With some others, she began shooting and editing a TV series, ‘Sampler’, which Sinead says had “some small success”  - it won an IFTA. 
“But it was taken off after two episodes, because we hadn’t made it according to union regulations at the time, as we had shot it ourselves on digital equipment.
“It was a bit of a triumph to have won an IFTA – but no one got to see it , it was an unusual success!”
It was after this she took off for London, and Al Jazeera’s newly opened English service, launched at the end of 2006.
“I was able to shoot and direct and produce lots of film reports  - I did over 100 over the next few years. From Yemen, Morocco, Eritrea, Portugal, Spain, Serbia and Poland.”
A lot of this work was undercover, investigative work, and she also worked for BBC Newsnight, as well as on an environmental series for Al Jazeera. 
She returned to Dublin, working for the Irish Times and setting up their audio section from 2013 to 2015, before a stint with the New York Times. 
It was while working on that very first report in Northern Ireland over a decade ago that she interviewed Marion Price, and it was through Price and her counterparts that she came to meet Majella O’Donnell, the subject of her current work. She was put in contact with dissident republican community negotiater, Hugh Brady, “an exceptionally compelling interesting character” who introduced her to Majella.
“She had just brought her son to be shot two months before I met her,” Sinead says. “Her family was going through a lot of volatility. Her husband was in jail. Her eldest son was in jail. Philly, the son she brought to be shot, was furious and very damaged by what had happened.
“Her other son, Kevin Barry, is an unexpected presence in the film, he’s very interesting. When I started filming he was just 11 years old, and over the course of the film we see him grow up and it’s quite a mad journey.
Majella’s decision to bring Philly to be shot is just the starting point of the film, Sinead explains.
“It then becomes a portrait of the whole community and how it self-regulates and sorts out its own problems and has its own solutions. It’s an exploration of how that actually works, and on a smaller scale, what happens the O’Donnell family in the aftermath of bringing Philly to be shot, because that doesn’t at all solve the problem it was trying to address. The threats continue, and there are more twists on the road before resolution.”
It has been a long road too for Sinead to get the film finished, as she points out that while journalism can pay its way, it is not that easy to finance creative work like filmmaking, art or writing. 
Following sold-out screenings at London, Dublin, Glasgow and Belfast International Film Festivals, CPH:DOX, Copenhagen, the Galway Film Fleadh, New Zealand and Sydney Film Festivals, the film is set for nationwide Irish and Northern Irish release on 14th September.
The film was nominated for the Fact Award at CPH:DOX, the Maysles Observational Documentary Award, Belfast, and Best International Documentary at EBS, Korea.
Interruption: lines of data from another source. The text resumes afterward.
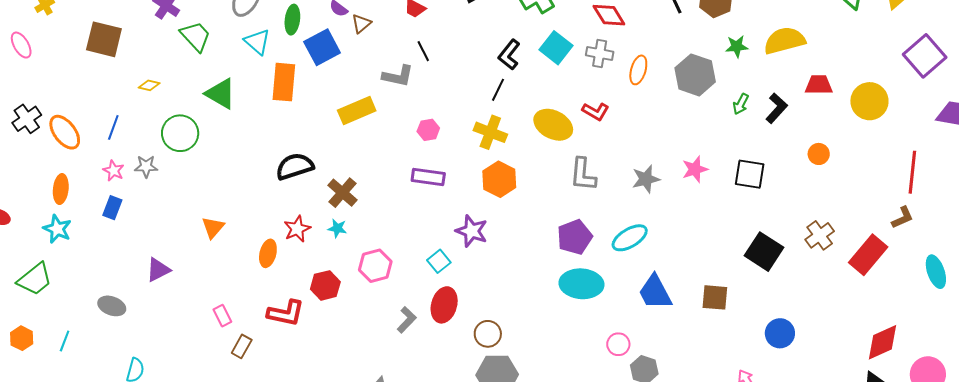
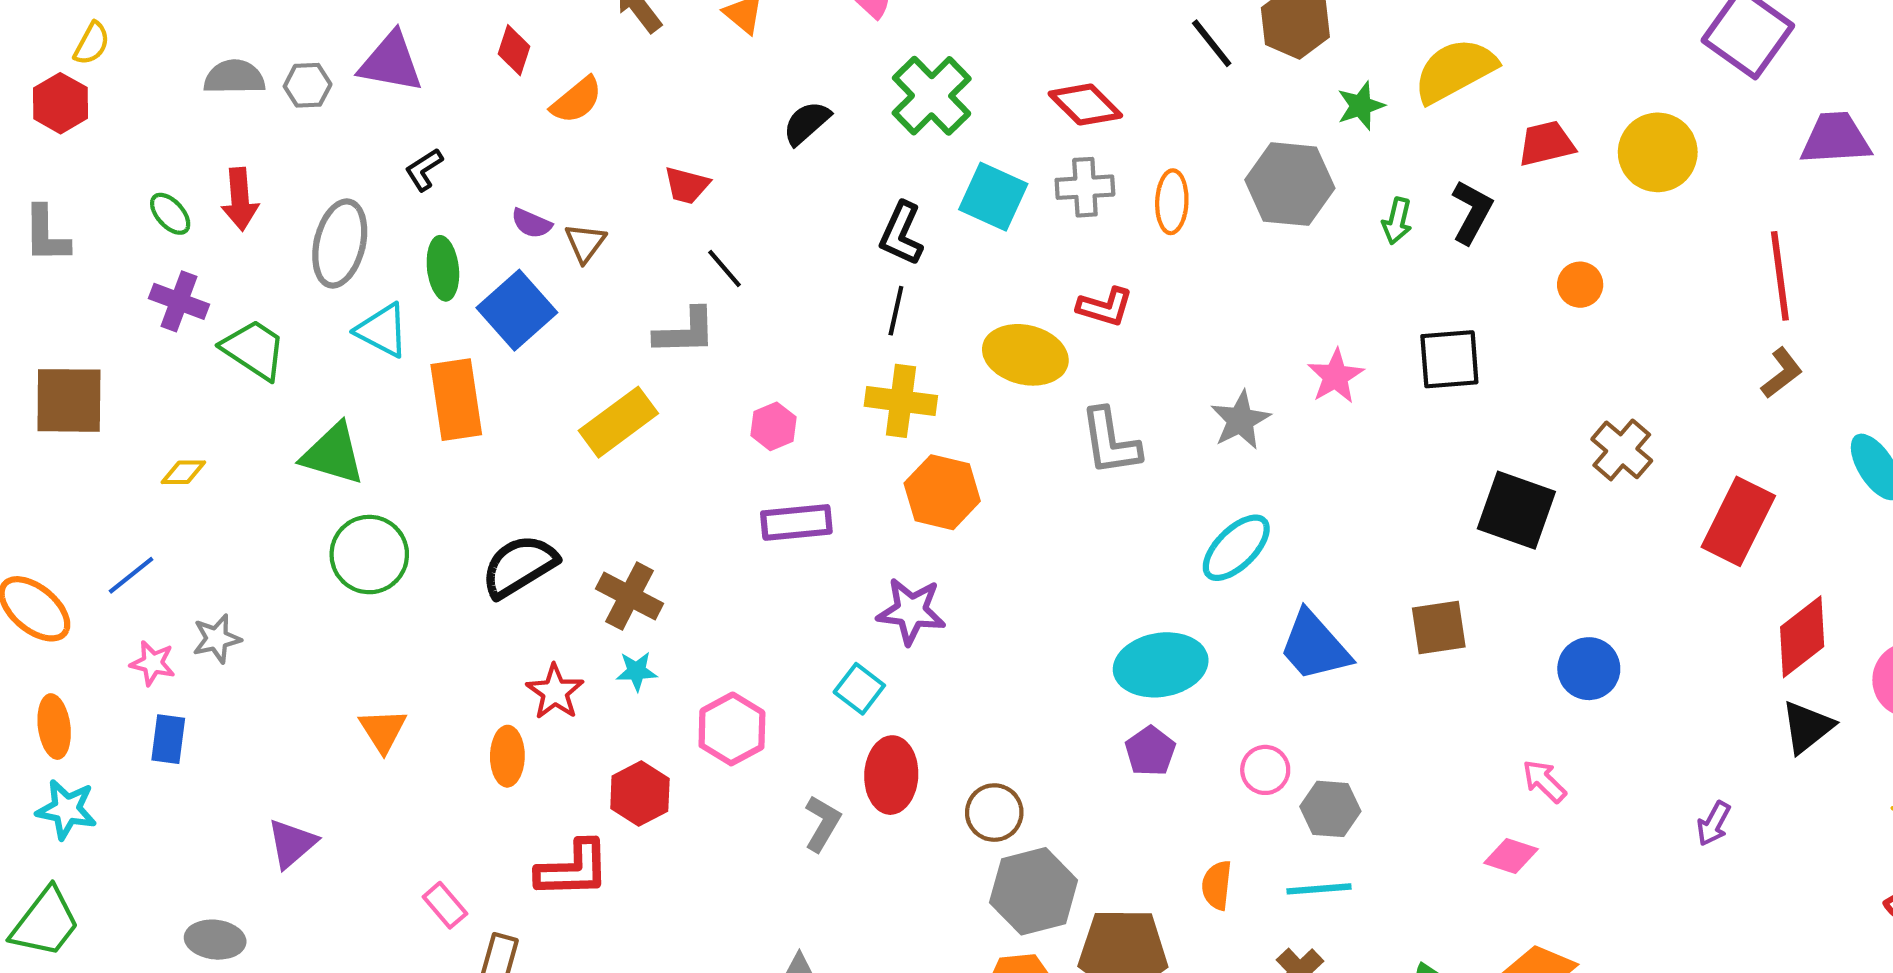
blue line: (113, 127) -> (131, 575), turned 45
green circle: (180, 133) -> (369, 555), moved
purple pentagon: (575, 237) -> (1150, 751), moved, size x0.7
red rectangle: (868, 255) -> (1738, 521), moved

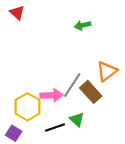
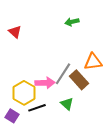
red triangle: (17, 13) -> (15, 32), moved
orange triangle: (107, 71) -> (93, 62), turned 30
black line: (55, 128) -> (37, 108), moved

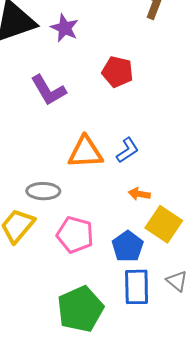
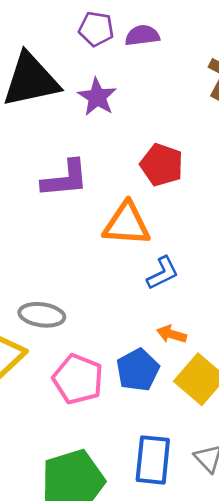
purple L-shape: (48, 90) -> (65, 179), turned -72
orange triangle: (85, 152) -> (127, 224), moved
blue pentagon: (128, 246) -> (138, 370), moved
Sinead represented the UK and Ireland as one of Europe’s top 10 female filmmakers at the Sydney Film Festival.
 
 
A Mother Brings Her Son to Be Shot is released nationwide on 14th September.
A Mother Brings Her Son to Be Shot is produced by Sinead O’Shea, Ailish Bracken and Katie Holly of Blinder Films with Figs Jackman and André Singer of Spring Films and Oscar-nominated Executive Producer Joshua Oppenheimer. The production and release received the support of Screen Ireland, RTÉ and Inevitable Pictures.
 
There will be a Q&A with Sinead O’Shea after the Opening Night screening on the 14th September at the Light House Cinema, Dublin and in the Queen's Film Theatre, Belfast on 15th September.